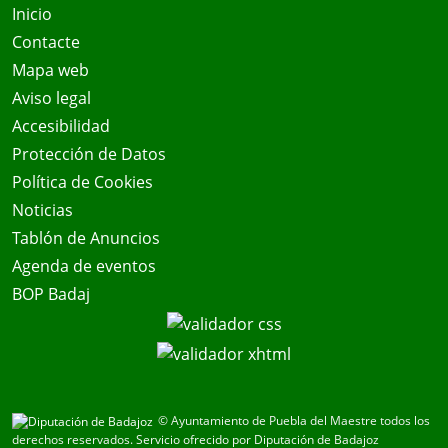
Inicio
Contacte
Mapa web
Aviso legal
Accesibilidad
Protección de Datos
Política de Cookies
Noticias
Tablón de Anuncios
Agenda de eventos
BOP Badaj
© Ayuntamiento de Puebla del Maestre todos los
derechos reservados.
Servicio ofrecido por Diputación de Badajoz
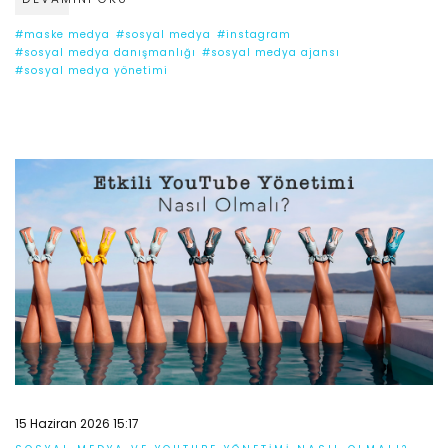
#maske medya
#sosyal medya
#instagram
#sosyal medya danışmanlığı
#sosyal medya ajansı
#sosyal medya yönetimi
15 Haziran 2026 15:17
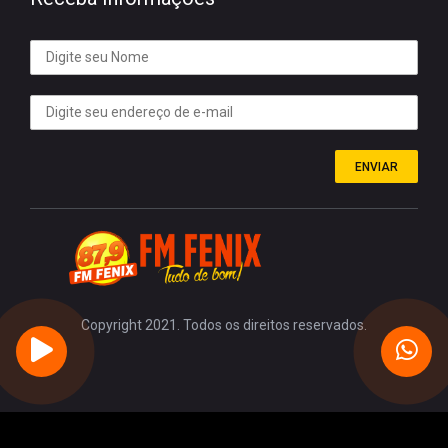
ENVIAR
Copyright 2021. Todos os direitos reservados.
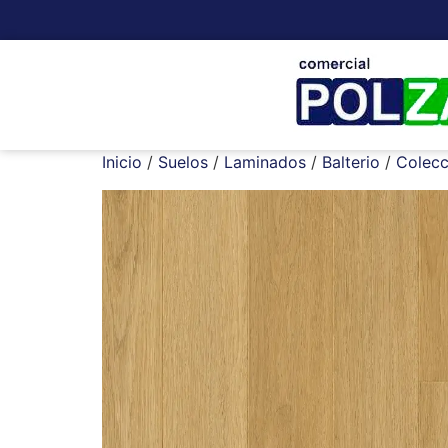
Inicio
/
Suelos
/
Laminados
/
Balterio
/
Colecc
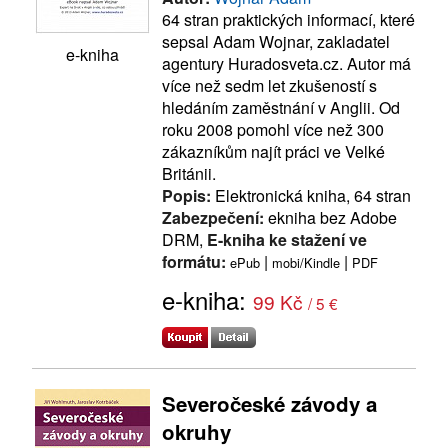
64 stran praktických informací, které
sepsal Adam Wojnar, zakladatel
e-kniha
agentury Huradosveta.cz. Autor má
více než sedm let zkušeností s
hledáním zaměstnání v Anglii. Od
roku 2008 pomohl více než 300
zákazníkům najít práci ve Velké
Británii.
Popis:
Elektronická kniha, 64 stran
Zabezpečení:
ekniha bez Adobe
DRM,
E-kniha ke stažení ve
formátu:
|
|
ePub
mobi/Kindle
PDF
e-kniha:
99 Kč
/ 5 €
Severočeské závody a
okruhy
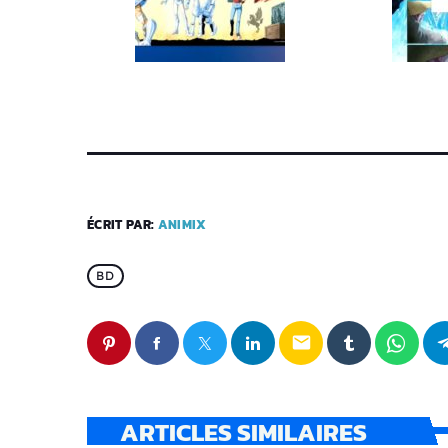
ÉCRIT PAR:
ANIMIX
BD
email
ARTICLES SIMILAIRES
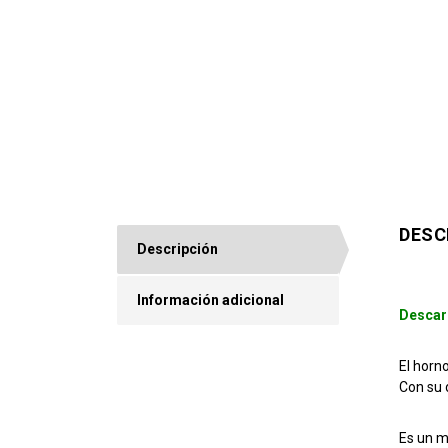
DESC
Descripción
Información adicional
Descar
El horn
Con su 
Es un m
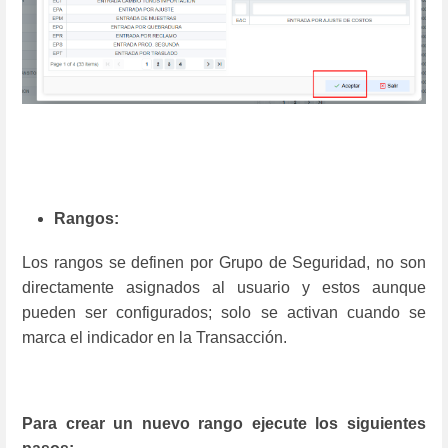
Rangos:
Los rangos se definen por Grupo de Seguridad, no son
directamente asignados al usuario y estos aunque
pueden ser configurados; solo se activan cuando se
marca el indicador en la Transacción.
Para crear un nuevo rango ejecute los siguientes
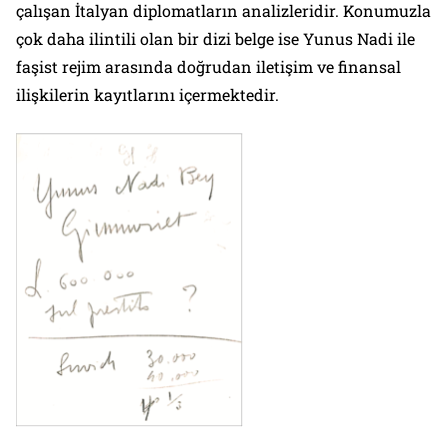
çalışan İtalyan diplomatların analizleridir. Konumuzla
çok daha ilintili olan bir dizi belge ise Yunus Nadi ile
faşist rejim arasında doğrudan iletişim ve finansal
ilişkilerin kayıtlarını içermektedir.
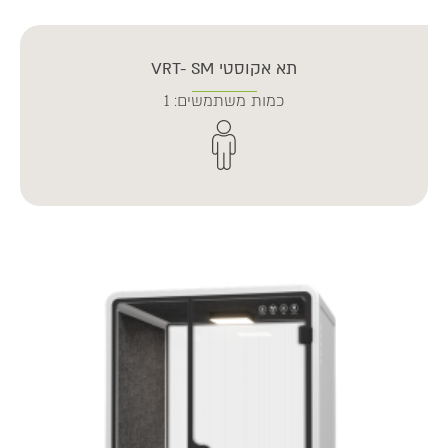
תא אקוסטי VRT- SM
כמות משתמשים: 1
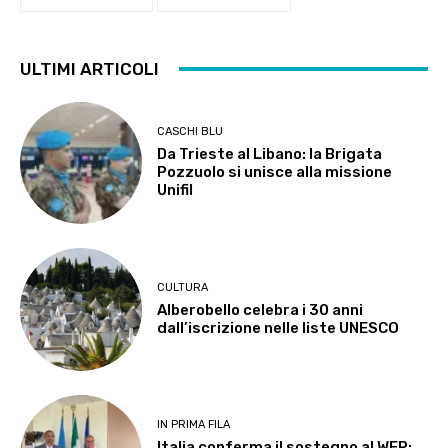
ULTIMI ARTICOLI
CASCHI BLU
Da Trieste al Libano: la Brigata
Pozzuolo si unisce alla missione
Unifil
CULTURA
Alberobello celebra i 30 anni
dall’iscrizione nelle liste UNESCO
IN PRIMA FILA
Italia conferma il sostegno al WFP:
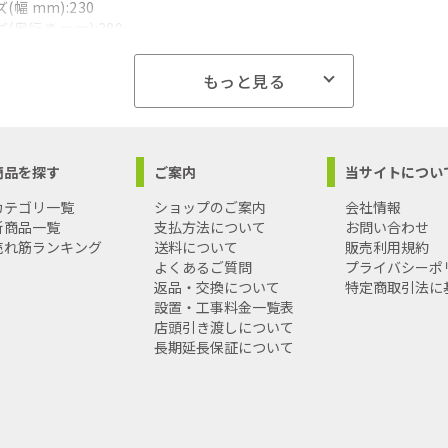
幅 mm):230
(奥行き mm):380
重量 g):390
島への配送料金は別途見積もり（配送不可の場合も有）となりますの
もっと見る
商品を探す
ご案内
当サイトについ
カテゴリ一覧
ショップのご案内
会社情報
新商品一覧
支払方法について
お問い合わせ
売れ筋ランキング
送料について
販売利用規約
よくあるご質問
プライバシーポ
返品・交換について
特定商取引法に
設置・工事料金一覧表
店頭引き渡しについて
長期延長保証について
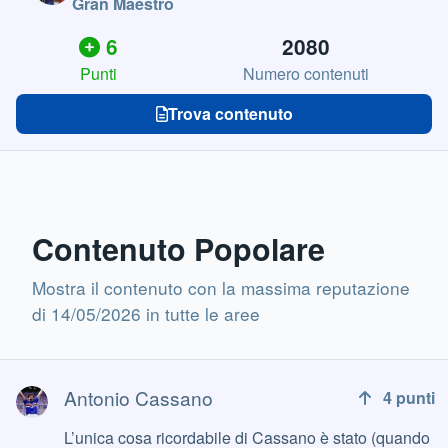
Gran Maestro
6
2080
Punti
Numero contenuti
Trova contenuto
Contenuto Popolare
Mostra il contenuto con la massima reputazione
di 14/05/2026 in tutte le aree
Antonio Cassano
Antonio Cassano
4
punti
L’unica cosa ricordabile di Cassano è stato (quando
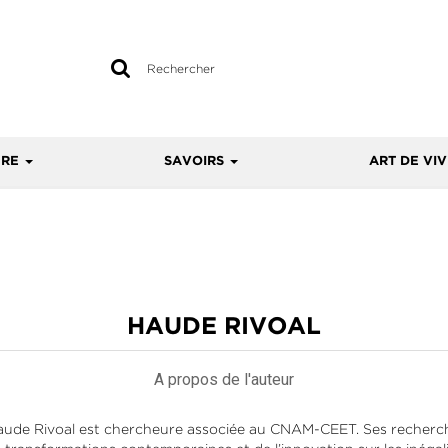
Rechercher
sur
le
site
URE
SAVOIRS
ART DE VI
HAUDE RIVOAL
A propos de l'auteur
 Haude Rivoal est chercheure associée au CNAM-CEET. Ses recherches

==

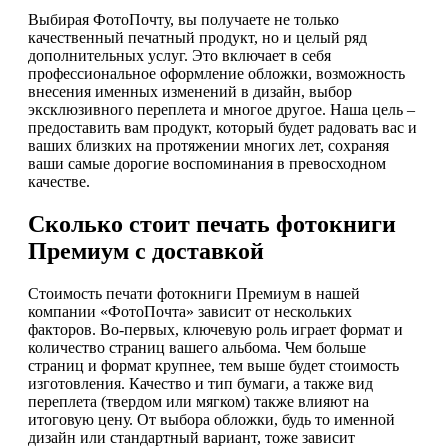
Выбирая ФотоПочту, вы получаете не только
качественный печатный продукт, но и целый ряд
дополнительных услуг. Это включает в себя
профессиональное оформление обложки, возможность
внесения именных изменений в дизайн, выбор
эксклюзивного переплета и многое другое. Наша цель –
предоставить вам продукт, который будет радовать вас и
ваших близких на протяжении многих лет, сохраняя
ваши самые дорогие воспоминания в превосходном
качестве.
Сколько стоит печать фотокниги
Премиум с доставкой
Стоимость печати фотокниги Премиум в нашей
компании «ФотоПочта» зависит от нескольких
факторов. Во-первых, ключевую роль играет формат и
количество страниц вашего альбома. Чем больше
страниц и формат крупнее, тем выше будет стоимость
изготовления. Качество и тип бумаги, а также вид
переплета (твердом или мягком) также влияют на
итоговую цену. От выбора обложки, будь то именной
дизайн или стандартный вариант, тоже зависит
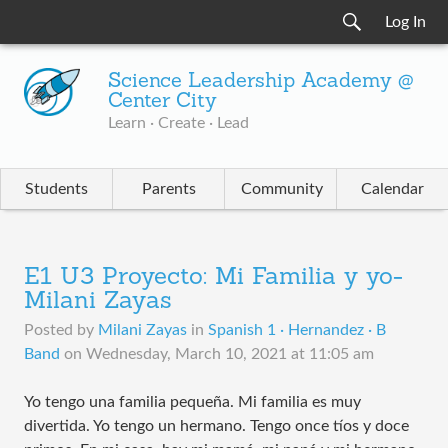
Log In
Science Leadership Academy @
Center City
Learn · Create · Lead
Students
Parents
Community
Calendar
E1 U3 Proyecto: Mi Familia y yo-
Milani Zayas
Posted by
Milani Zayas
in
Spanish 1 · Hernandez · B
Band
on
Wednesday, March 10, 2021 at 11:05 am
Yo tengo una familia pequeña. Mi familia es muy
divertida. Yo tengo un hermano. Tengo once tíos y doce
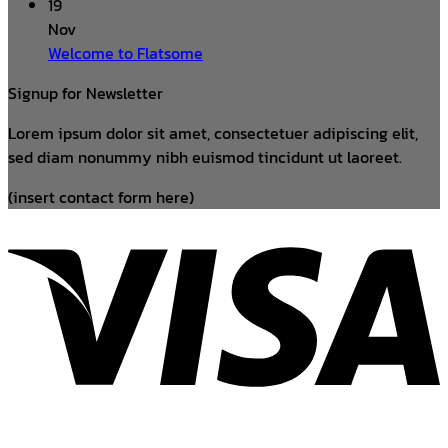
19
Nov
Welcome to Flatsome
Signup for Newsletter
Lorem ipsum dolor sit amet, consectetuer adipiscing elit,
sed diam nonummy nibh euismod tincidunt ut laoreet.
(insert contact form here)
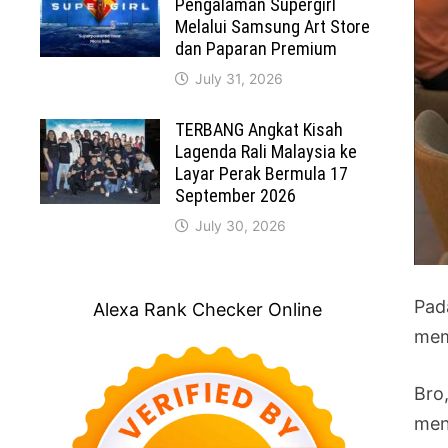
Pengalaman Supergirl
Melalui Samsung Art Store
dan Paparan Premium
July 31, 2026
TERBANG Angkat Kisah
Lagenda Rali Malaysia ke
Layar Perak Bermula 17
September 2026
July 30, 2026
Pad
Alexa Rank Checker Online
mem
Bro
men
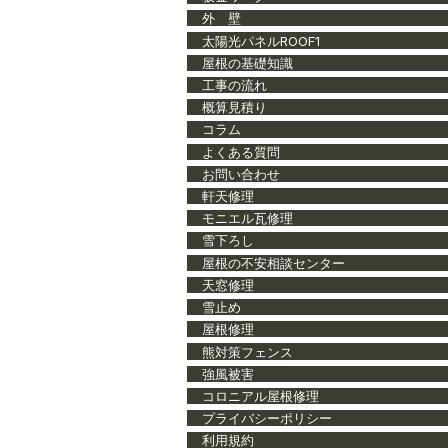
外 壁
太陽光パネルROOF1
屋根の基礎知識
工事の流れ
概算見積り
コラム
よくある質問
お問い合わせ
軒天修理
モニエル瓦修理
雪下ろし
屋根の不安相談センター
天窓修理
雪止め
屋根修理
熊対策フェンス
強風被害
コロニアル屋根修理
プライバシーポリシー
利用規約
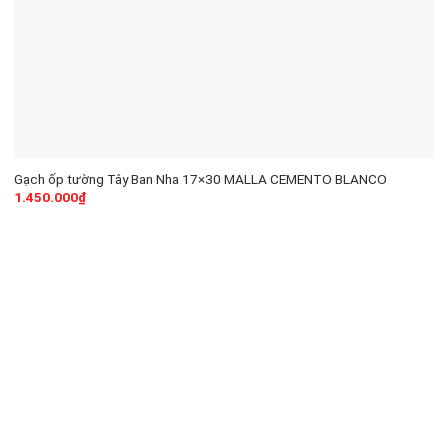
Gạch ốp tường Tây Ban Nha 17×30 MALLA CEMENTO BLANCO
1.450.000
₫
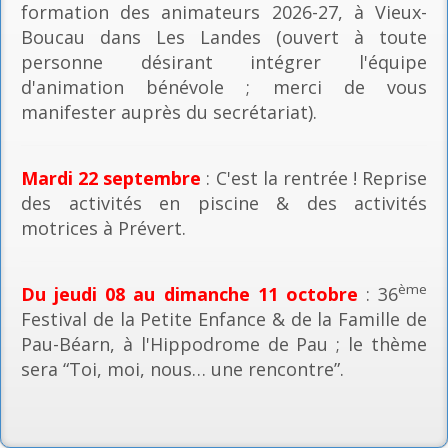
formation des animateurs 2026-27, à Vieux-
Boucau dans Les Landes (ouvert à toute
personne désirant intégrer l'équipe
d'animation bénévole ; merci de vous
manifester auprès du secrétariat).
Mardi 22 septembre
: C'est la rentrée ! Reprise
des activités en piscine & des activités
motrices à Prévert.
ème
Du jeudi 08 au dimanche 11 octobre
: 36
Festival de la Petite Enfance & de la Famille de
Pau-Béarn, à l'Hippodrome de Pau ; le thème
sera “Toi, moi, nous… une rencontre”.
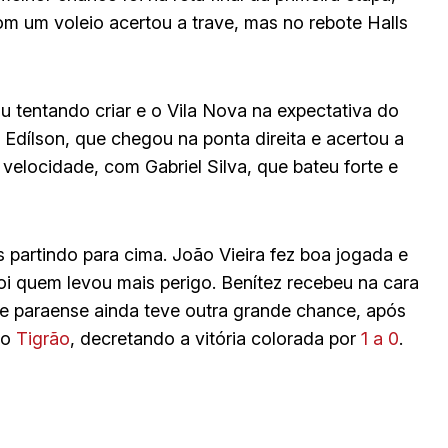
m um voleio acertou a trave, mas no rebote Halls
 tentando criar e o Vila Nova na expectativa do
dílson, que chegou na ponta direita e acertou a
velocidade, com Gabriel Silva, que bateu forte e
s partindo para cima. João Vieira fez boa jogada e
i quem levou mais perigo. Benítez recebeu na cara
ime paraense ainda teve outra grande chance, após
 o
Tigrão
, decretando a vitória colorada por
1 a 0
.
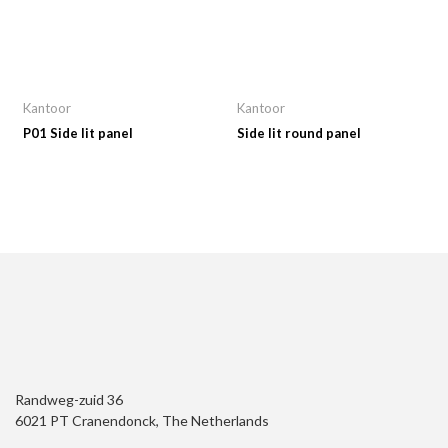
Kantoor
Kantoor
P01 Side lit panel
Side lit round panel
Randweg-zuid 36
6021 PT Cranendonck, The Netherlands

Exercise brief
Among the entries above, locate the line with "Gạch ốp tường" and the line with "Side lit round panel". Give those two lines and all lines between them again, exactly, leaving out the pictures.

Task result
Gạch ốp tường Tây Ban Nha 17×30 MALLA CEMENTO BLANCO
1.450.000
₫
formation des animateurs 2026-27, à Vieux-
Boucau dans Les Landes (ouvert à toute
personne désirant intégrer l'équipe
d'animation bénévole ; merci de vous
manifester auprès du secrétariat).
Mardi 22 septembre
: C'est la rentrée ! Reprise
des activités en piscine & des activités
motrices à Prévert.
ème
Du jeudi 08 au dimanche 11 octobre
: 36
Festival de la Petite Enfance & de la Famille de
Pau-Béarn, à l'Hippodrome de Pau ; le thème
sera “Toi, moi, nous… une rencontre”.
m um voleio acertou a trave, mas no rebote Halls
 tentando criar e o Vila Nova na expectativa do
dílson, que chegou na ponta direita e acertou a
velocidade, com Gabriel Silva, que bateu forte e
s partindo para cima. João Vieira fez boa jogada e
i quem levou mais perigo. Benítez recebeu na cara
ime paraense ainda teve outra grande chance, após
 o
Tigrão
, decretando a vitória colorada por
1 a 0
.
Kantoor
Kantoor
P01 Side lit panel
Side lit round panel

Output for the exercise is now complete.